SNB preview March 2021: Falling franc means a stable policy

By Jeremy Hawkins, Senior European Economist
March 23, 2021

Expectations are for another relatively subdued SNB policy announcement on Thursday. Inflation is still nowhere close to target but at least the Swiss franc has lost significant ground against both the euro and the U.S. dollar so far this year. As such, in substance this quarter’s Monetary Policy Assessment (MPA) is likely to be little different from the December edition and the benchmark policy rate will continue to be pegged at its record low of minus 0.75 percent. In addition, despite the franc’s recent slippage, the central bank will still probably describe the unit as “highly valued” and reiterate its willingness to intervene to counter any unwanted renewed upward pressure.

The CHF has declined around 2 percent against the euro since the last MPA and about 5 percent against the dollar. At €/CHF1.105 at the time of writing, the key cross-rate puts the Swiss unit at its weakest level in almost two years, albeit still a long way off its former CHF1.20 target floor. These losses have occurred without any help from the SNB which appears to have been largely on the sidelines since January. In fact, the weekly change in SNB sight deposits (a proxy for intervention) has fallen in five of the last seven weeks and the level is now hardly changed from the start of the year.

The weaker franc has helped to lift inflation slightly but, at minus 0.5 percent, February’s annual headline rate was still below zero – as it has been every month for the last year. At the same time, having moved briefly out of negative territory in January, the underlying rate also reversed tack and dropped to just minus 0.3 percent. However, the SNB has essentially accepted that inflation will remain weak over the foreseeable future and instead, like many other central banks, is more focussed on supporting the real economy.

To this end, the labour market is still weakening but only slowly and at a significantly reduced pace compared with just after the first virus wave hit. Since the start of the pandemic, the government has introduced a number of employment-related measures, ranging from the deferral of social insurance contributions through an extension of short-time working to compensation for the self-employed and, by and large, these initiatives have worked well. In fact, at 3.6 percent, the jobless rate in February was less than 1 percentage point above its level a year earlier. Moreover, recent months have also seen an accelerated rise in vacancies which bodes well for employment growth to come.

Even so, January was a bad month for the household sector. Consumer sentiment fell further below its long-run average and retail sales had their worst period since last April. In particular, Covid-19 continues to hit the hotel and restaurant sector hard and a recent survey found more than 18 percent of businesses polled having closed with no plans to reopen. A further 23 percent are expected to shut permanently in the absence of additional financial aid.
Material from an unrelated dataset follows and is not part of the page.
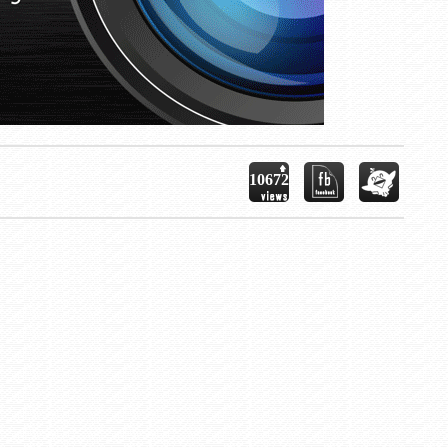
10672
The downturn in consumer confidence may be related to the slow rollout of the vaccination programme at a time when new virus cases are rising again. The reproduction rate has climbed to 1.14 with 21 of the 26 cantons now above one. More than two months since the first doses were administered, the Swiss vaccination rate per 100 is 14, only just above the heavily criticised EU rate (13) and well short of the rates in the UK (43) and the U.S. (36). The main issue appears to be one of supply – of the 1.6 million doses ordered by the government for March, only 1.2 million have been delivered. As a result, the Federal Council said last Friday that Switzerland should not proceed with the second phase of reopening planned for this week. It also indicated that that it would now cover all costs of rapid tests.
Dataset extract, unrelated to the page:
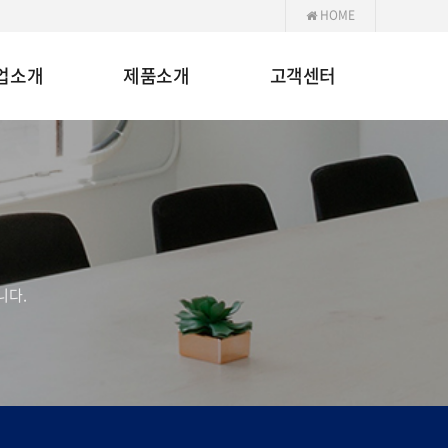
HOME
업소개
제품소개
고객센터
니다.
Compared with the December MPA, higher inflation and a lower Swiss franc should sit well with the SNB. However, the bottom line is that inflation is still too weak and the franc still too strong so policy has little choice but to remain very accommodative. Negative interest rates are not going away any time soon and without a step-up in the vaccination programme, a return to positive borrowing costs will be even further down the road. As such, the SNB is also likely to retain an easing bias in respect of ongoing downside risks to the local economy.